Problem requirements: All of the data goes into your copy exactly as written. Images do not.

[Opening Task input section]

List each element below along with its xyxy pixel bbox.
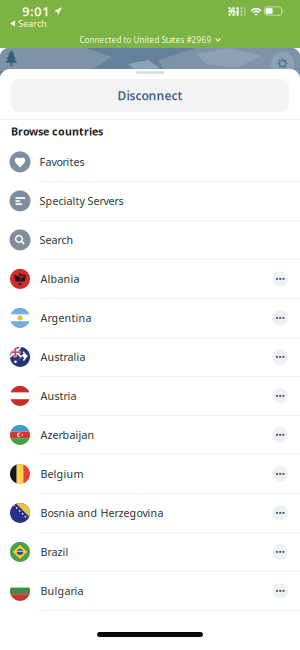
button[interactable]: Azerbaijan [0, 416, 300, 454]
button[interactable]: Map settings [271, 52, 294, 75]
button[interactable]: More options [272, 466, 288, 482]
staticText: Search [18, 17, 47, 30]
button[interactable]: More options [272, 388, 288, 404]
button[interactable]: Austria [0, 377, 300, 415]
button[interactable]: Australia [0, 338, 300, 376]
staticText: Specialty Servers [40, 194, 124, 208]
button[interactable]: Belgium [0, 455, 300, 493]
button[interactable]: Favorites [0, 143, 300, 181]
button[interactable]: Argentina [0, 299, 300, 337]
staticText: Connected to United States #2969 [80, 35, 212, 45]
button[interactable]: More options [272, 544, 288, 560]
button[interactable]: More options [272, 310, 288, 326]
staticText: 9:01 [22, 2, 50, 20]
staticText: Argentina [40, 311, 92, 325]
staticText: Disconnect [118, 88, 182, 103]
button[interactable]: Search [0, 221, 300, 259]
staticText: Azerbaijan [40, 428, 94, 442]
staticText: Albania [40, 272, 80, 286]
staticText: Australia [40, 350, 86, 364]
button[interactable]: Bosnia and Herzegovina [0, 494, 300, 532]
button[interactable]: More options [272, 583, 288, 599]
button[interactable]: More options [272, 349, 288, 365]
staticText: Belgium [40, 467, 84, 481]
button[interactable]: Connected to United States #2969 [0, 32, 300, 48]
button[interactable]: More options [272, 271, 288, 287]
button[interactable]: Bulgaria [0, 572, 300, 610]
staticText: Browse countries [11, 124, 103, 138]
button[interactable]: Specialty Servers [0, 182, 300, 220]
staticText: Search [40, 233, 74, 247]
staticText: Brazil [40, 545, 68, 559]
staticText: Bosnia and Herzegovina [40, 506, 164, 520]
button[interactable]: Albania [0, 260, 300, 298]
button[interactable]: Disconnect [11, 79, 289, 112]
staticText: Austria [40, 389, 76, 403]
staticText: Bulgaria [40, 584, 84, 598]
staticText: Favorites [40, 155, 84, 169]
button[interactable]: Brazil [0, 533, 300, 571]
button[interactable]: More options [272, 427, 288, 443]
button[interactable]: More options [272, 505, 288, 521]
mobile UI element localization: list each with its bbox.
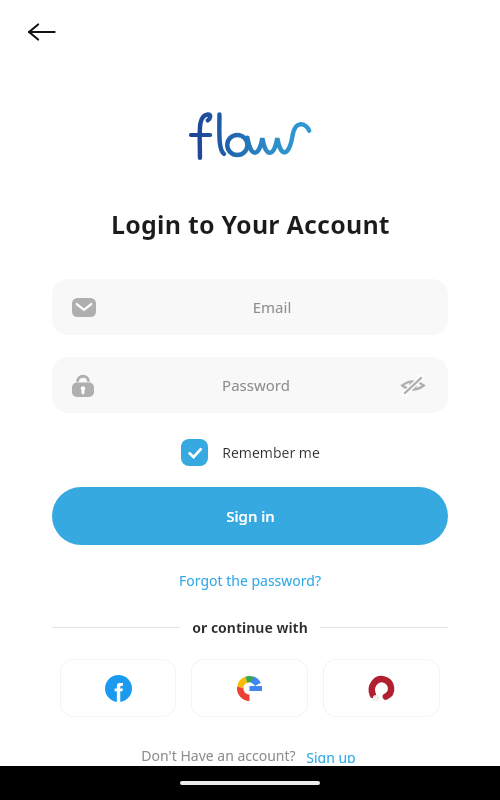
staticText: Forgot the password? <box>179 571 321 590</box>
staticText: Sign up <box>306 748 356 763</box>
button[interactable]: Google <box>191 659 308 717</box>
button[interactable]: Forgot the password? <box>171 567 329 594</box>
button[interactable]: Back <box>18 8 66 56</box>
button[interactable]: Show password <box>398 370 428 400</box>
button[interactable]: Facebook <box>60 659 176 717</box>
staticText: Sign in <box>226 506 275 526</box>
button[interactable]: Email <box>52 279 448 335</box>
staticText: Password <box>114 375 398 395</box>
button[interactable]: Sign in <box>52 487 448 545</box>
staticText: or continue with <box>192 618 308 637</box>
button[interactable]: Remember me <box>179 435 322 470</box>
button[interactable]: Password <box>52 357 448 413</box>
staticText: Don't Have an account? <box>141 746 296 765</box>
button[interactable]: Pinterest <box>323 659 440 717</box>
staticText: Remember me <box>222 443 320 462</box>
button[interactable]: Sign up <box>302 745 360 766</box>
staticText: Login to Your Account <box>111 207 390 241</box>
staticText: Email <box>116 297 428 317</box>
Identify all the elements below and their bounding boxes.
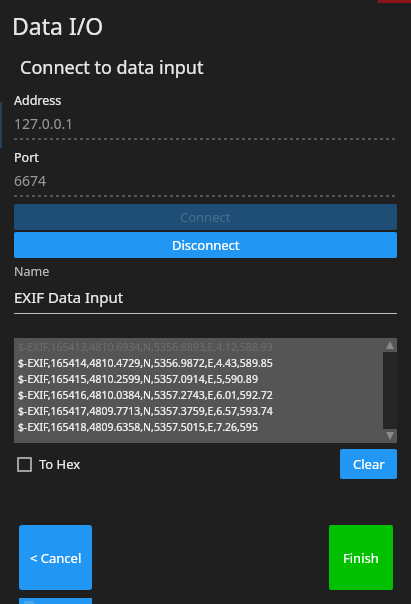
button[interactable]: Connect	[14, 204, 397, 230]
staticText: Connect to data input	[20, 55, 204, 80]
staticText: To Hex	[39, 455, 81, 473]
button[interactable]: Finish	[329, 525, 393, 590]
staticText: Data I/O	[12, 10, 104, 41]
button[interactable]: 127.0.0.1	[14, 114, 397, 133]
staticText: $-EXIF,165415,4810.2599,N,5357.0914,E,5,…	[18, 372, 258, 386]
staticText: Disconnect	[172, 236, 240, 254]
staticText: $-EXIF,165418,4809.6358,N,5357.5015,E,7.…	[18, 420, 258, 434]
staticText: Finish	[343, 549, 379, 567]
staticText: EXIF Data Input	[14, 287, 124, 307]
button[interactable]: < Cancel	[19, 525, 92, 590]
button[interactable]: EXIF Data Input	[14, 287, 397, 307]
staticText: 127.0.0.1	[14, 114, 74, 133]
button[interactable]: Scroll down	[383, 429, 397, 443]
button[interactable]: Scroll up	[383, 338, 397, 352]
staticText: Name	[14, 263, 50, 280]
staticText: Connect	[180, 208, 231, 226]
staticText: $-EXIF,165414,4810.4729,N,5356.9872,E,4.…	[18, 356, 273, 370]
staticText: $-EXIF,165417,4809.7713,N,5357.3759,E,6.…	[18, 404, 273, 418]
staticText: $-EXIF,165416,4810.0384,N,5357.2743,E,6.…	[18, 388, 273, 402]
staticText: 6674	[14, 171, 47, 190]
button[interactable]: Clear	[340, 449, 397, 479]
staticText: Address	[14, 92, 62, 109]
staticText: $-EXIF,165413,4810.6934,N,5356.8893,E,4.…	[18, 340, 273, 354]
staticText: < Cancel	[30, 549, 82, 567]
button[interactable]: To Hex	[18, 455, 81, 473]
staticText: Port	[14, 149, 39, 166]
button[interactable]: 6674	[14, 171, 397, 190]
button[interactable]: Disconnect	[14, 232, 397, 258]
staticText: Clear	[353, 455, 385, 473]
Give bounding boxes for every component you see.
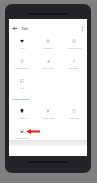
staticText: Night Light [43,117,54,120]
button[interactable]: Cast [9,72,35,90]
staticText: Mobile data [42,67,54,70]
button[interactable]: Location [9,102,35,120]
staticText: Nearby Share Stay Shared [15,137,29,143]
staticText: Do not disturb [67,47,82,50]
staticText: Edit [22,26,29,31]
staticText: Bluetooth [43,47,53,50]
button[interactable]: Back [10,24,19,33]
staticText: Drag to add tiles [12,98,30,101]
button[interactable]: Do not disturb [61,32,87,50]
staticText: Battery Saver [15,67,29,70]
staticText: Location [18,117,27,120]
button[interactable]: Data Saver [61,102,87,120]
staticText: Data Saver [69,117,80,120]
button[interactable]: More options [78,24,87,33]
button[interactable]: Night Light [35,102,61,120]
staticText: Wi-Fi [20,47,25,50]
staticText: Cast [20,87,25,90]
button[interactable]: Wi-Fi [9,32,35,50]
button[interactable]: Battery Saver [9,52,35,70]
staticText: Flashlight [69,67,79,70]
button[interactable]: Mobile data [35,52,61,70]
button[interactable]: Nearby Share Stay Shared [9,122,35,140]
button[interactable]: Flashlight [61,52,87,70]
button[interactable]: Bluetooth [35,32,61,50]
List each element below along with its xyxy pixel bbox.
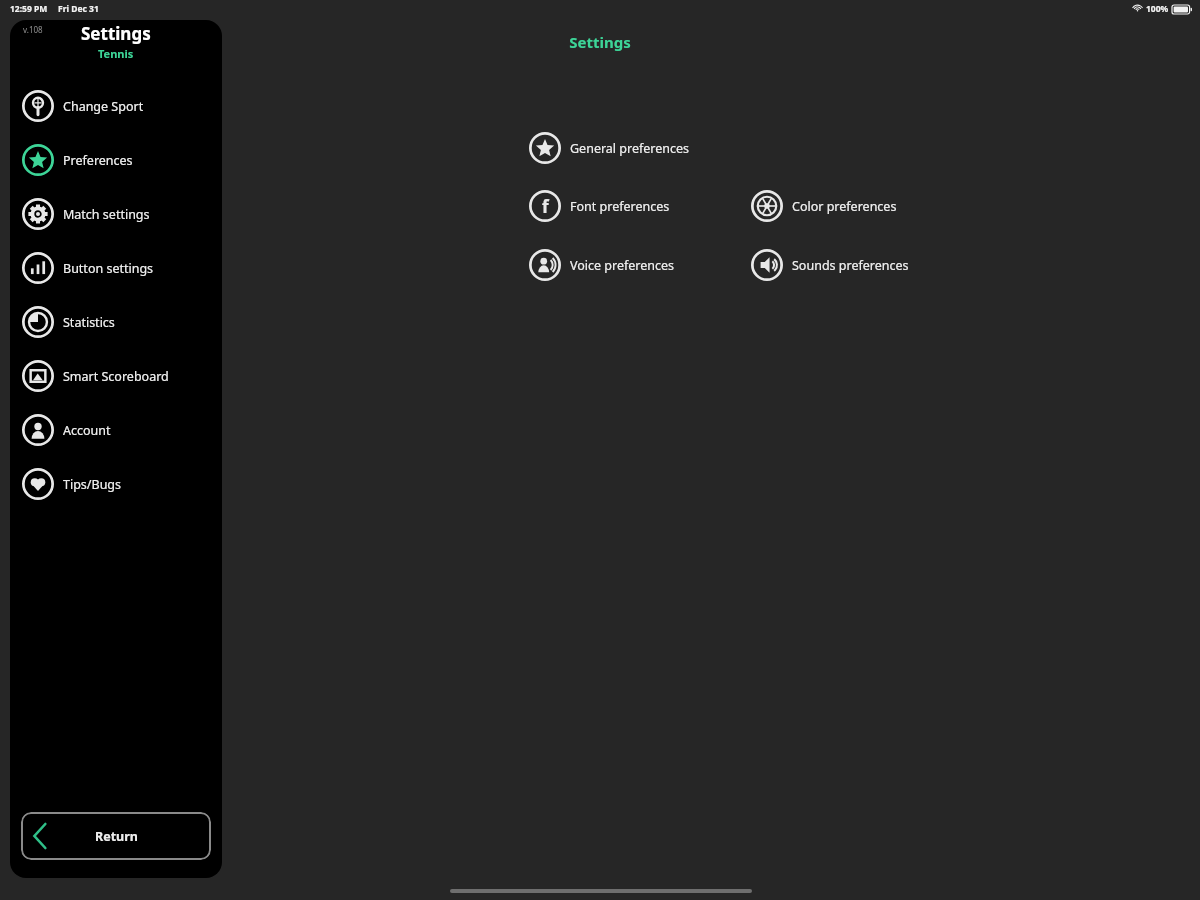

[Closing Task input section]

Solution to this problem:
List each element below along with its xyxy pixel bbox.
button[interactable]: Azerbaijan [0, 416, 300, 454]
button[interactable]: Map settings [271, 52, 294, 75]
button[interactable]: More options [272, 466, 288, 482]
staticText: Search [18, 17, 47, 30]
button[interactable]: More options [272, 388, 288, 404]
button[interactable]: Austria [0, 377, 300, 415]
button[interactable]: Australia [0, 338, 300, 376]
staticText: Specialty Servers [40, 194, 124, 208]
button[interactable]: Belgium [0, 455, 300, 493]
button[interactable]: Favorites [0, 143, 300, 181]
button[interactable]: Argentina [0, 299, 300, 337]
staticText: Connected to United States #2969 [80, 35, 212, 45]
button[interactable]: More options [272, 544, 288, 560]
button[interactable]: More options [272, 310, 288, 326]
staticText: 9:01 [22, 2, 50, 20]
staticText: Argentina [40, 311, 92, 325]
staticText: Disconnect [118, 88, 182, 103]
button[interactable]: Search [0, 221, 300, 259]
staticText: Azerbaijan [40, 428, 94, 442]
staticText: Albania [40, 272, 80, 286]
staticText: Australia [40, 350, 86, 364]
button[interactable]: Bosnia and Herzegovina [0, 494, 300, 532]
button[interactable]: More options [272, 583, 288, 599]
button[interactable]: More options [272, 349, 288, 365]
staticText: Belgium [40, 467, 84, 481]
button[interactable]: Connected to United States #2969 [0, 32, 300, 48]
button[interactable]: More options [272, 271, 288, 287]
button[interactable]: Bulgaria [0, 572, 300, 610]
staticText: Browse countries [11, 124, 103, 138]
button[interactable]: Specialty Servers [0, 182, 300, 220]
staticText: Search [40, 233, 74, 247]
staticText: Brazil [40, 545, 68, 559]
staticText: Bosnia and Herzegovina [40, 506, 164, 520]
button[interactable]: Albania [0, 260, 300, 298]
button[interactable]: Disconnect [11, 79, 289, 112]
staticText: Austria [40, 389, 76, 403]
staticText: Bulgaria [40, 584, 84, 598]
staticText: Favorites [40, 155, 84, 169]
button[interactable]: Brazil [0, 533, 300, 571]
button[interactable]: More options [272, 427, 288, 443]
button[interactable]: More options [272, 505, 288, 521]
mobile UI element localization: list each with its bbox.
staticText: Forgot the password? <box>179 571 321 590</box>
staticText: Sign up <box>306 748 356 763</box>
button[interactable]: Google <box>191 659 308 717</box>
button[interactable]: Forgot the password? <box>171 567 329 594</box>
button[interactable]: Back <box>18 8 66 56</box>
button[interactable]: Show password <box>398 370 428 400</box>
button[interactable]: Facebook <box>60 659 176 717</box>
staticText: Sign in <box>226 506 275 526</box>
button[interactable]: Email <box>52 279 448 335</box>
staticText: Password <box>114 375 398 395</box>
button[interactable]: Sign in <box>52 487 448 545</box>
staticText: or continue with <box>192 618 308 637</box>
button[interactable]: Remember me <box>179 435 322 470</box>
button[interactable]: Password <box>52 357 448 413</box>
staticText: Don't Have an account? <box>141 746 296 765</box>
button[interactable]: Pinterest <box>323 659 440 717</box>
staticText: Remember me <box>222 443 320 462</box>
button[interactable]: Sign up <box>302 745 360 766</box>
staticText: Login to Your Account <box>111 207 390 241</box>
staticText: Email <box>116 297 428 317</box>
Identify all the elements below and their bounding boxes.
button[interactable]: Connect	[14, 204, 397, 230]
staticText: Connect to data input	[20, 55, 204, 80]
staticText: To Hex	[39, 455, 81, 473]
button[interactable]: Finish	[329, 525, 393, 590]
staticText: Data I/O	[12, 10, 104, 41]
button[interactable]: 127.0.0.1	[14, 114, 397, 133]
staticText: $-EXIF,165415,4810.2599,N,5357.0914,E,5,…	[18, 372, 258, 386]
staticText: Disconnect	[172, 236, 240, 254]
staticText: $-EXIF,165418,4809.6358,N,5357.5015,E,7.…	[18, 420, 258, 434]
staticText: Finish	[343, 549, 379, 567]
staticText: EXIF Data Input	[14, 287, 124, 307]
button[interactable]: < Cancel	[19, 525, 92, 590]
button[interactable]: EXIF Data Input	[14, 287, 397, 307]
staticText: 127.0.0.1	[14, 114, 74, 133]
button[interactable]: Scroll down	[383, 429, 397, 443]
button[interactable]: Scroll up	[383, 338, 397, 352]
staticText: Name	[14, 263, 50, 280]
staticText: Connect	[180, 208, 231, 226]
staticText: $-EXIF,165414,4810.4729,N,5356.9872,E,4.…	[18, 356, 273, 370]
staticText: $-EXIF,165417,4809.7713,N,5357.3759,E,6.…	[18, 404, 273, 418]
staticText: $-EXIF,165416,4810.0384,N,5357.2743,E,6.…	[18, 388, 273, 402]
staticText: 6674	[14, 171, 47, 190]
button[interactable]: Clear	[340, 449, 397, 479]
staticText: Address	[14, 92, 62, 109]
staticText: $-EXIF,165413,4810.6934,N,5356.8893,E,4.…	[18, 340, 273, 354]
staticText: < Cancel	[30, 549, 82, 567]
button[interactable]: To Hex	[18, 455, 81, 473]
staticText: Port	[14, 149, 39, 166]
button[interactable]: 6674	[14, 171, 397, 190]
button[interactable]: Disconnect	[14, 232, 397, 258]
staticText: Clear	[353, 455, 385, 473]
Give bounding boxes for every component you see.
staticText: Night Light [43,117,54,120]
button[interactable]: Cast [9,72,35,90]
staticText: Mobile data [42,67,54,70]
button[interactable]: Location [9,102,35,120]
staticText: Nearby Share Stay Shared [15,137,29,143]
staticText: Do not disturb [67,47,82,50]
staticText: Edit [22,26,29,31]
staticText: Bluetooth [43,47,53,50]
button[interactable]: Back [10,24,19,33]
staticText: Drag to add tiles [12,98,30,101]
button[interactable]: Do not disturb [61,32,87,50]
staticText: Battery Saver [15,67,29,70]
staticText: Location [18,117,27,120]
button[interactable]: Data Saver [61,102,87,120]
staticText: Data Saver [69,117,80,120]
button[interactable]: More options [78,24,87,33]
button[interactable]: Night Light [35,102,61,120]
staticText: Wi-Fi [20,47,25,50]
staticText: Cast [20,87,25,90]
button[interactable]: Wi-Fi [9,32,35,50]
button[interactable]: Battery Saver [9,52,35,70]
staticText: Flashlight [69,67,79,70]
button[interactable]: Mobile data [35,52,61,70]
button[interactable]: Nearby Share Stay Shared [9,122,35,140]
button[interactable]: Flashlight [61,52,87,70]
button[interactable]: Bluetooth [35,32,61,50]
List each element below along with its xyxy pixel bbox.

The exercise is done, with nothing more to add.